In 2013, the American College of Cardiology (ACC) and the American Heart Association (AHA), at the direction of the National Heart Lung and Blood Institute, developed new guidelines on the treatment of blood cholesterol and risk assessment of atherosclerotic cardiovascular disease (ASCVD). The new ACC/AHA cholesterol guidelines replaced the old National Cholesterol Education Program/Adult Treatment Panel III (ATP III) cholesterol guidelines in the USA. Accompanying this change in cholesterol guidelines was the replacement of the modified Framingham Risk Score (FRS) by the Pooled Cohort Equation (PCE) for ASCVD risk assessment. The change in cholesterol guidelines generated concerns and controversies among researchers and clinicians. One of the major concerns raised was the significant increase in statin eligibility especially for primary prevention of ASCVD which is mostly driven by the PCE risk criterion (PCE ≥7.5% 10-year estimated risk for ASCVD). The modified FRS, used for CVD risk assessment during the era of the National Cholesterol Education Program/ATP III ; the SCORE, used by European Society of Cardiology/European Atherosclerosis Society for CVD risk assessment and the PCE, used by the 2013 ACC/AHA cholesterol guidelines for CVD risk assessment, have similar CVD risk factor constituents although they were developed to predict different cardiovascular disease outcomes. It remains unclear what impact replacing the PCE with either the modified FRS or the SCORE would have on ASCVD risk assessment and the effect it would also have on statin eligibility in the USA population. In this report, we used baseline data from the ongoing Multi-Ethnic Study of Atherosclerosis (MESA) and 10 years of adjudicated ASCVD events to compare the predictive accuracy of the PCE, modified FRS and the SCORE, and their impact on statin eligibility using the ≥7.5% 10-year risk threshold recommended in the new ACC/AHA cholesterol guidelines.
Methods
Details of the MESA have been reported previously. Briefly, from July 2000 to September 2002, a total of 6,814 subjects were recruited at 6 field centers (Baltimore, Maryland; Chicago, Illinois; Forsyth County, North Carolina; Los Angeles, California; New York, New York; and St. Paul, Minnesota). Participants were required to be aged between 45 and 84 years and to have no clinical cardiovascular disease. All participants provided informed consent, and the study protocol was approved by the Institutional Review Boards at each participating institution. For the purpose of this analysis, participants were excluded if they were on cholesterol-reducing medication use at baseline and missing characteristics (n = 1,160), leaving 5,654 subjects for analysis. This was done because the risk scores are recommended to be used for subjects without these factors.

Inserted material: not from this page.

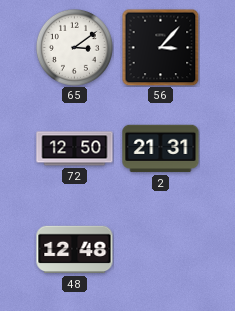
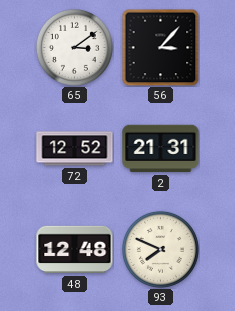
72: 12:50 -> 12:52
93: none -> 7:49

Participant characteristics were collected during the initial MESA visit. Age, gender, and race/ethnicity and a family history of coronary artery disease were self-reported. Smoking was defined as current if they have smoked within the past 6 months. Blood samples were obtained after a 12-hour fast; measurements of total cholesterol and high-density lipoprotein cholesterol were used. Blood pressure was measured for each participant after 5 minutes in the seated position, and systolic measurements were recorded 3 separate times and the mean of the last 2 values was used. The use of antihypertensive medication was self-reported.
We calculated the 10-year risk of incident ASCVD for each individual based on baseline characteristics (age, gender, race/ethnicity, systolic blood pressure, treatment of hypertension, total, high-density lipoprotein cholesterol levels, current smoking), using FRS, SCORE, and PCE. The risk coefficients for SCORE differ by high- and low-risk European populations; thus, we used both SCORE (high-risk countries) and SCORE (low-risk countries) estimates. For Hispanics and Asians, we used white race estimates for the calculation.
The primary outcome was incident ASCVD, composed of fatal and nonfatal myocardial infarction, other fatal and nonfatal coronary heart disease, fatal and nonfatal cerebrovascular disease, and fatal/nonfatal other atherosclerotic disease. Although the risk scores were calibrated for different outcomes, we used the most clinically relevant outcome for all of them which was incident ASCVD. Only first occurrence of ASCVD event was included in the analysis. Participants were followed for incident ASCVD from baseline through December 31, 2012. Follow-up time was defined as the time between the baseline risk score measurement until a diagnosis of ASCVD, loss to follow-up, or end of follow-up (December 31, 2012). At intervals of 9 to 12 months, a telephone interviewer contacted each participant to inquire about all interim hospital admissions, cardiovascular outpatient diagnoses, procedures, and deaths. In addition, MESA occasionally identified medical encounters through cohort clinic visits, participant call-ins, medical record abstractions, or obituaries. Next of kin interviews for out of hospital cardiovascular deaths also were also used. The detailed definitions of these ascertained events are given on http://www.mesa-nhlbi.org/ .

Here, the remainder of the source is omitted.